For Artemisia, there was also a corresponding decrease in the peak values (slope −2.92, p = 0.02). Moreover, a significant negative correlation between start dates and SPI of Artemisia pollen seasons showed that later start dates are related to less intense seasons (ρ = −0.551). The SPI (ρ = −0.735) and peak values (ρ = −0.685) of Artemisia were also significantly lower when the season ended later. In addition, later end dates are related to longer Artemisia pollen seasons (ρ = 0.592). Poaceae and Urticaceae pollen seasons exhibited similar significant negative relationships between peak values and end dates (Poaceae ρ = −0.615; Urticaceae ρ = −0.706) and significant positive relationships between end dates and duration (Poaceae ρ = 0.908; Urticaceae ρ = 0.581) (Table 3).
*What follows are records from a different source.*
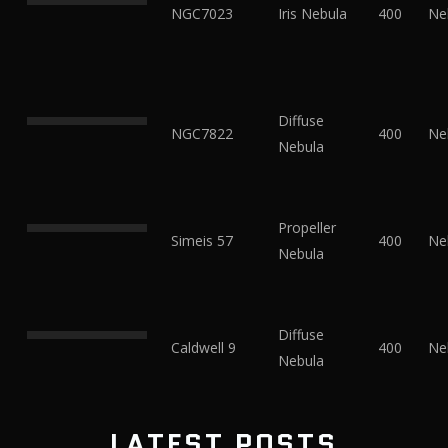
NGC7023
Iris Nebula
400
Ne
Diffuse
NGC7822
400
Ne
Nebula
Propeller
Simeis 57
400
Ne
Nebula
Diffuse
Caldwell 9
400
Ne
Nebula
LATEST POSTS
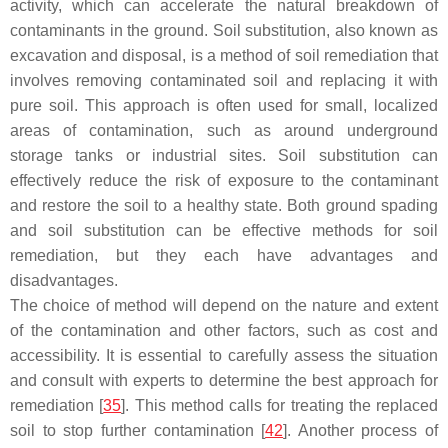
activity, which can accelerate the natural breakdown of
contaminants in the ground. Soil substitution, also known as
excavation and disposal, is a method of soil remediation that
involves removing contaminated soil and replacing it with
pure soil. This approach is often used for small, localized
areas of contamination, such as around underground
storage tanks or industrial sites. Soil substitution can
effectively reduce the risk of exposure to the contaminant
and restore the soil to a healthy state. Both ground spading
and soil substitution can be effective methods for soil
remediation, but they each have advantages and
disadvantages.
The choice of method will depend on the nature and extent
of the contamination and other factors, such as cost and
accessibility. It is essential to carefully assess the situation
and consult with experts to determine the best approach for
remediation [
35
]. This method calls for treating the replaced
soil to stop further contamination [
42
]. Another process of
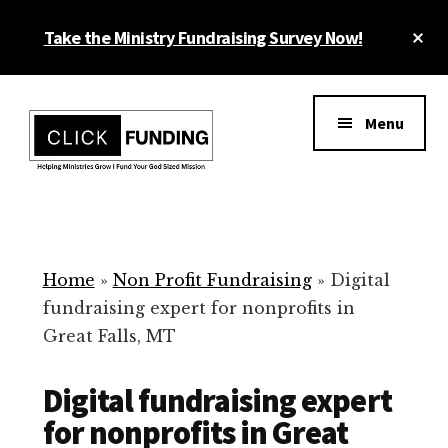
Skip
Cl
Take the Ministry Fundraising Survey Now!
to
To
main
Ba
Additional
content
menu
Menu
Ministry
Grow
Fundraising
Generosity
for
Home
»
Non Profit Fundraising
»
Digital
Your
fundraising expert for nonprofits in
Non
Great Falls, MT
Profit
Digital fundraising expert
for nonprofits in Great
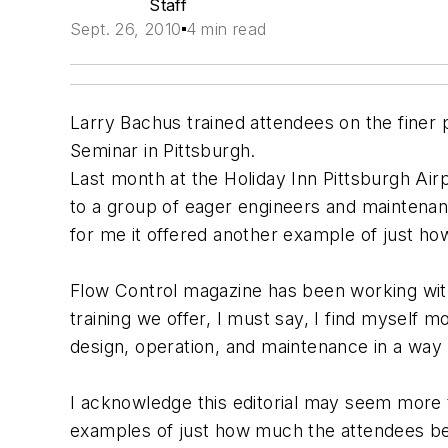
Staff
Sept. 26, 2010
4 min read
Larry Bachus trained attendees on the finer
Seminar in Pittsburgh.
Last month at the Holiday Inn Pittsburgh Air
to a group of eager engineers and maintena
for me it offered another example of just ho
Flow Control magazine has been working wit
training we offer, I must say, I find myself 
design, operation, and maintenance in a way
I acknowledge this editorial may seem more tha
examples of just how much the attendees be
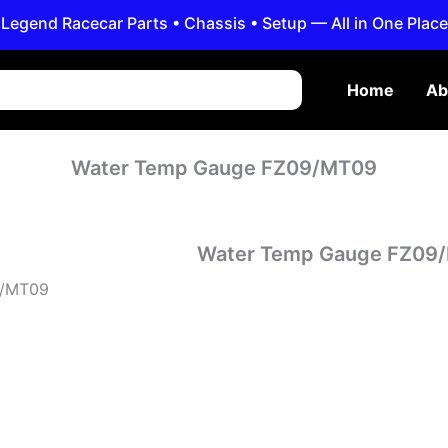
Legend Racecar Parts • Chassis • Setup — All in One Place
Home
Ab
Water Temp Gauge FZ09/MT09
Water Temp Gauge FZ09
09/MT09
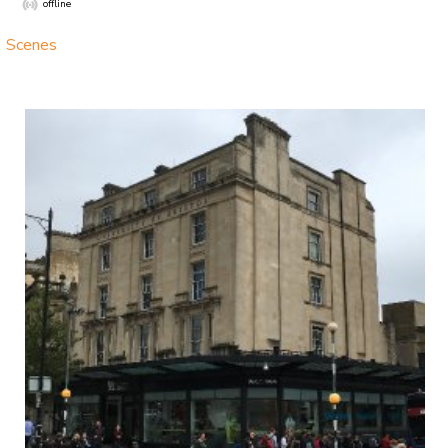
offline
Scenes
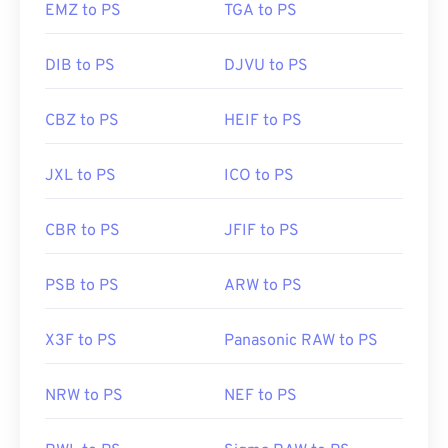
editors, including
Adobe Illustrator
.
EMZ to PS
TGA to PS
DIB to PS
DJVU to PS
Developed by:
CompuServe, Inc.
Initial Release:
15 June 1987
CBZ to PS
HEIF to PS
Useful links:
https://en.wikipedia.org/wiki/GIF
JXL to PS
ICO to PS
CBR to PS
JFIF to PS
PSB to PS
ARW to PS
X3F to PS
Panasonic RAW to PS
NRW to PS
NEF to PS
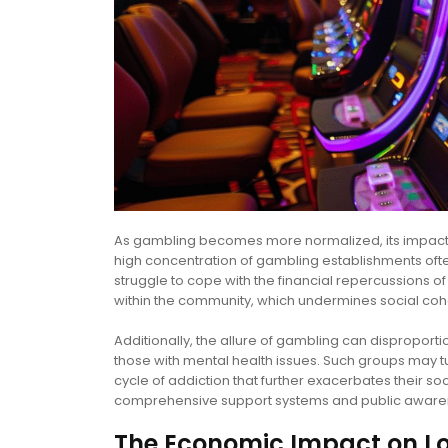
As gambling becomes more normalized, its impact on
high concentration of gambling establishments often
struggle to cope with the financial repercussions of 
within the community, which undermines social coh
Additionally, the allure of gambling can disproport
those with mental health issues. Such groups may t
cycle of addiction that further exacerbates their 
comprehensive support systems and public awaren
The Economic Impact on L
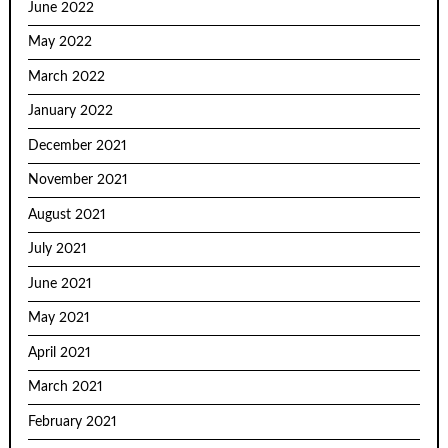
June 2022
May 2022
March 2022
January 2022
December 2021
November 2021
August 2021
July 2021
June 2021
May 2021
April 2021
March 2021
February 2021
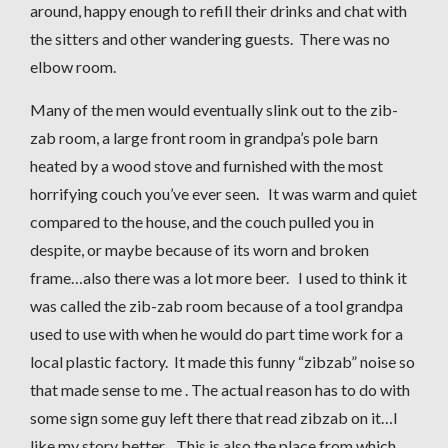
around, happy enough to refill their drinks and chat with
the sitters and other wandering guests. There was no
elbow room.
Many of the men would eventually slink out to the zib-
zab room, a large front room in grandpa’s pole barn
heated by a wood stove and furnished with the most
horrifying couch you’ve ever seen. It was warm and quiet
compared to the house, and the couch pulled you in
despite, or maybe because of its worn and broken
frame…also there was a lot more beer. I used to think it
was called the zib-zab room because of a tool grandpa
used to use with when he would do part time work for a
local plastic factory. It made this funny “zibzab” noise so
that made sense to me . The actual reason has to do with
some sign some guy left there that read zibzab on it…I
like my story better. This is also the place from which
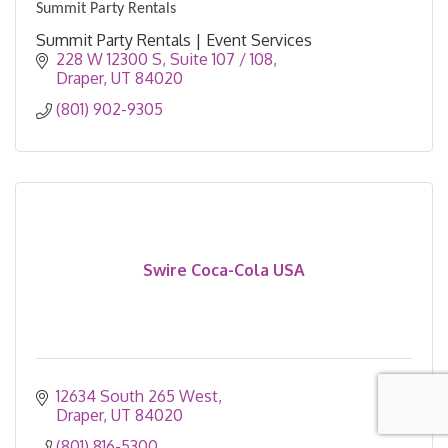
Summit Party Rentals
Summit Party Rentals | Event Services
228 W 12300 S
Suite 107 / 108
Draper
UT
84020
(801) 902-9305
Swire Coca-Cola USA
12634 South 265 West
Draper
UT
84020
(801) 816-5300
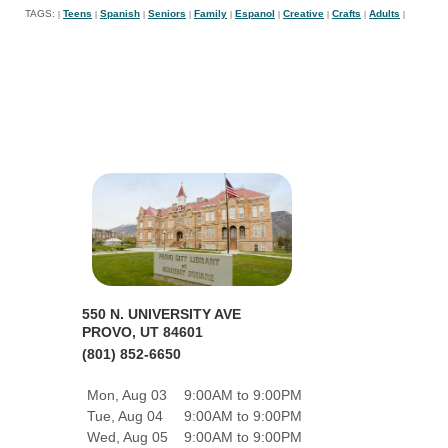
TAGS:
Teens
Spanish
Seniors
Family
Espanol
Creative
Crafts
Adults
|
|
|
|
|
|
|
|
|
550 N. UNIVERSITY AVE
PROVO, UT 84601
(801) 852-6650
Mon, Aug 03
9:00AM to 9:00PM
Tue, Aug 04
9:00AM to 9:00PM
Wed, Aug 05
9:00AM to 9:00PM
The significant negative correlation between the end dates of the pollen season and SPI was also seen in Ambrosia (ρ = −0.659), which like Artemisia is also a member of the Asteraceae family. Interestingly, there was also a significant negative correlation between the duration and SPI of Ambrosia (ρ = −0.539), which suggests that high magnitude Ambrosia pollen seasons are shorter and end earlier (Table 3). In contrast to other herbaceous taxa, peak values (slope 4.91, p = 0.00) and SPI (slope 39.56, p = 0.00) of Ambrosia became significantly higher over the study period. Ambrosia artemisiifolia L. is a noxious invasive alien species that is a source of highly allergenic pollen (Smith et al. 2013). Observations conducted in the early 1990s showed that Ambrosia spp. pollen appeared sporadically in the air of Parma, but since 1996, there has been a significant increase in Ambrosia spp. pollen as well as a corresponding growth in the number of patients with positive skin prick tests (SPT) to Ambrosia pollen allergens, and among these, a significant increase of asthma (Albertini et al. 2012). These results correspond to the well-documented expansion of this invasive alien species in Northern Italy (D’Amato et al. 2007; Albertini et al. 2012; Smith et al. 2013).

4 Conclusions

The aim of this aerobiological study was to quantify the regional pollen spectrum observed over an 18-year period. Only 12 % of the characteristics examined showed significant changes over the study period. Temperatures increased significantly during the spring, but this did not appear to have a corresponding impact on the timing of pollen seasons. All of the observed changes were associated with characteristics that can be related to exposure (i.e. duration, peak value and SPI). These included important aeroallergens among the arboreal (i.e. Betula and Platanus) and herbaceous (i.e. Ambrosia, Artemisia, Poaceae and Urticaceae) taxa. The results presented here therefore provide an essential baseline for determining exposure of the allergic population to allergenic pollen and aid understanding of the incidence of pollinosis in Parma. Unlike other studies concerned with changes to airborne pollen counts across Europe, we did not find evidence of a clear tendency towards an increase in atmospheric pollen (Ziello et al. 2012). In fact, many of the trends were towards lower airborne pollen concentrations of some important aeroallergens (i.e. Betula, Artemisia, Poaceae and Urticaceae). These decreases could not be explained by meteorology. This highlights gaps in current knowledge, not least the need to quantify the degree of influence exerted by some of the principal factors driving environmental change, climate and land use.